L’anorexie sert en effet souvent de méthode de contrôle, d’échappatoire, de distraction pour masquer d’autres problèmes internes. La personne est ici libre de parler de ses désirs profonds, de la vie qu’elle aimerait mener, afin que l’on puisse travailler concrètement sur la manière de rééquilibrer cette vie, sur la relation à soi et aux autres.

La façon de réalimenter la personne se fait en concertation avec elle, afin de ne stresser ni le corps ni le sujet. Des informations théoriques sont données sur la physiologie du corps, sur le mécanisme du métabolisme, les dangers potentiels de la sous-nutrition. Mais la personne est encouragée à se sentir autonome , à donner son avis sur les aliments qu’elle aime ou pas, à planifier les risques alimentaires qu’elle est prête à prendre.
Tout au long du processus, j’encourage à faire confiance à son corps et à ses signaux internes, et ainsi peu à peu à lâcher le besoin de contrôle. La personne peut apprendre à faire confiance à son corps, afin de ne plus avoir peur de manger et de perdre le contrôle.

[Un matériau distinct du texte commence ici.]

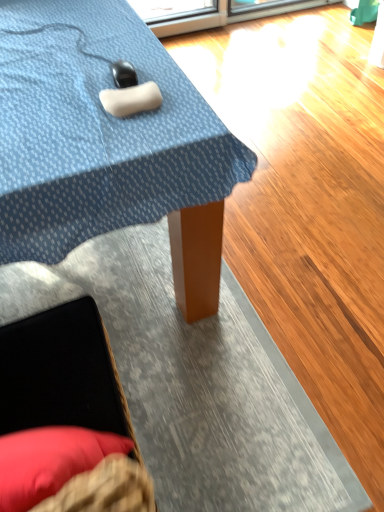 Where is `matte blue table at upper left`? matte blue table at upper left is located at coordinates [x=107, y=144].

This screenshot has height=512, width=384. Describe the element at coordinates (107, 144) in the screenshot. I see `matte blue table at upper left` at that location.

Identify the location of matte blue table at upper left. (107, 144). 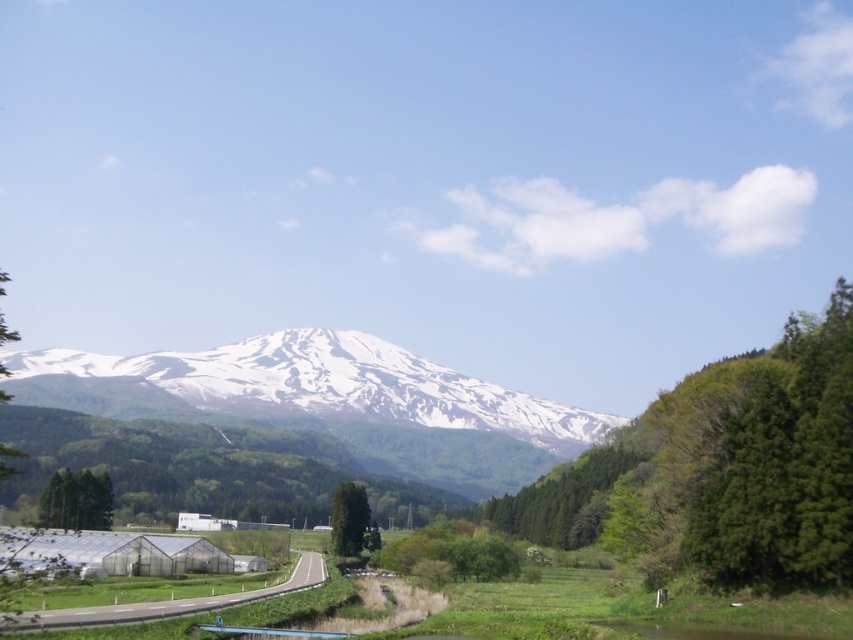 Does point (384, 355) lie in front of point (358, 552)?

That is False.

Locate an element on the screen. This screenshot has width=853, height=640. white snow-covered mountain at center is located at coordinates (299, 387).

Consider the image. Can you confirm if white snow-covered mountain at center is thinner than green matte tree at lower left?

No, white snow-covered mountain at center is not thinner than green matte tree at lower left.

Who is lower down, white snow-covered mountain at center or green matte tree at lower left?

green matte tree at lower left is below.

Is point (421, 413) in front of point (71, 476)?

No, (421, 413) is further to viewer.

Locate an element on the screen. Image resolution: width=853 pixels, height=640 pixels. white snow-covered mountain at center is located at coordinates pos(299,387).

Does green matte tree at lower left have a greater height compared to green matte tree at center?

Yes, green matte tree at lower left is taller than green matte tree at center.

Who is lower down, green matte tree at lower left or green matte tree at center?

green matte tree at center is below.

Does point (38, 508) come in front of point (338, 515)?

That is True.

I want to click on green matte tree at lower left, so click(x=76, y=500). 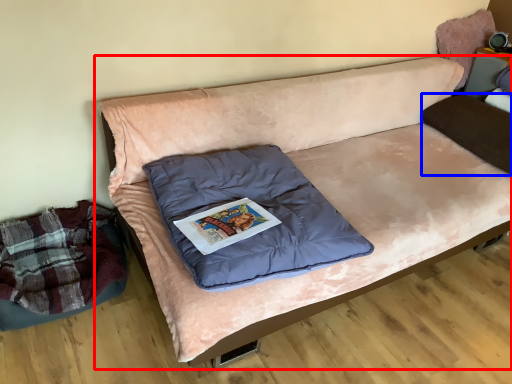 Question: Which point is closer to the camera, studio couch (highlighted by a red box) or pillow (highlighted by a blue box)?

Choices:
 (A) studio couch
 (B) pillow

Answer: (A) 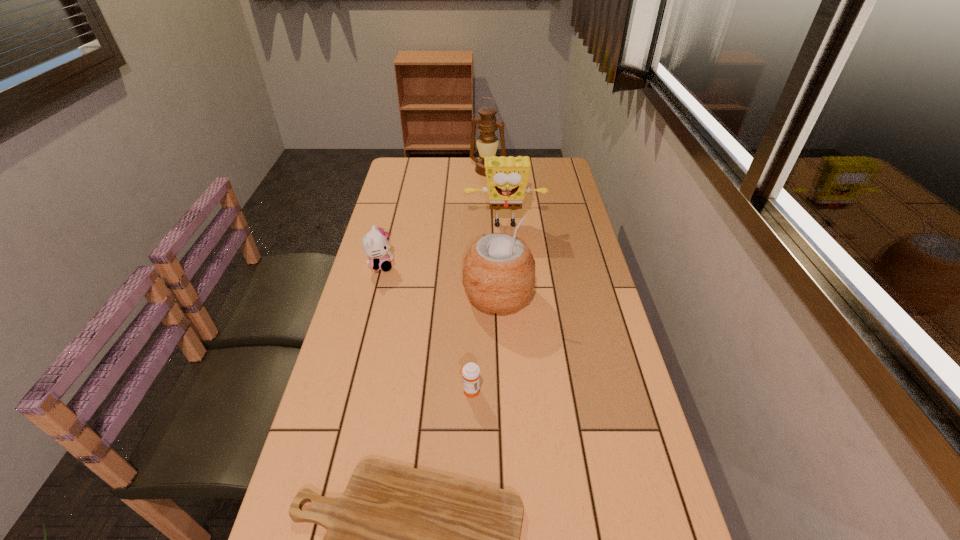 The height and width of the screenshot is (540, 960). What are the coordinates of `vacant space that is in between the coconut and the oil lamp` in the screenshot? It's located at (492, 233).

The width and height of the screenshot is (960, 540). Identify the location of object identified as the fourth closest to the fourth tallest object. (487, 142).

Locate which object ranks fourth in proximity to the kitten. Please provide its 2D coordinates. Your answer should be formatted as a tuple, i.e. [(x, y)], where the tuple contains the x and y coordinates of a point satisfying the conditions above.

[(487, 142)]

You are a GUI agent. You are given a task and a screenshot of the screen. Output one action in this format:
    pyautogui.click(x=<x>, y=<y>)
    Task: Click on the vacant region that satisfies the following two spatial constraints: 1. on the front-facing side of the medicine; 2. on the right side of the kitten
    
    Given the screenshot: What is the action you would take?
    pyautogui.click(x=348, y=391)

Where is `blank area in the image that satisfies the following two spatial constraints: 1. on the front-facing side of the kitten; 2. on the right side of the coconut`? The width and height of the screenshot is (960, 540). blank area in the image that satisfies the following two spatial constraints: 1. on the front-facing side of the kitten; 2. on the right side of the coconut is located at coordinates (372, 295).

Find the location of a particular element. free space that satisfies the following two spatial constraints: 1. on the front-facing side of the fourth tallest object; 2. on the right side of the coconut is located at coordinates (372, 295).

What are the coordinates of `free space that satisfies the following two spatial constraints: 1. on the front-facing side of the second shortest object; 2. on the left side of the kitten` in the screenshot? It's located at (348, 391).

Where is `free point that satisfies the following two spatial constraints: 1. on the back side of the second nearest object; 2. on the left side of the coconut`? The image size is (960, 540). free point that satisfies the following two spatial constraints: 1. on the back side of the second nearest object; 2. on the left side of the coconut is located at coordinates (472, 295). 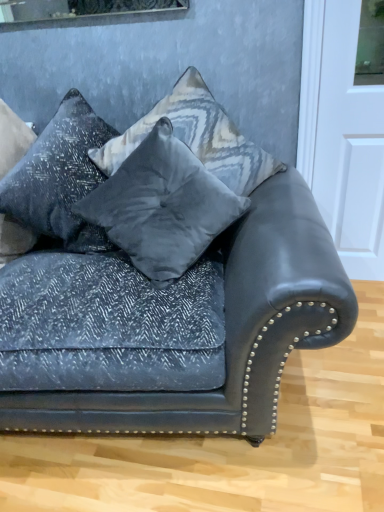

Bien entendu, si la personnes est suivie à ce sujet par une équipe d’autres thérapeutes, je fais en sorte de synchroniser mon approche sur les démarches déjà entamées.
Ce qui est à retenir si vous souffrez d’anorexie, c’est que vous serez au coeur du processus de guérison : le but est de vous réapprendre à écouter votre corps et de vous redonner confiance en ce corps, de vous permettre de développer d’autres aspects de votre vie afin de ne plus dépendre de l’apparence physique.
Le thérapeute est à l’écoute de vos peurs et vos désirs, et travaille conjointement pour remettre de l’autonomie et de l’épanouissement au coeur de votre vie.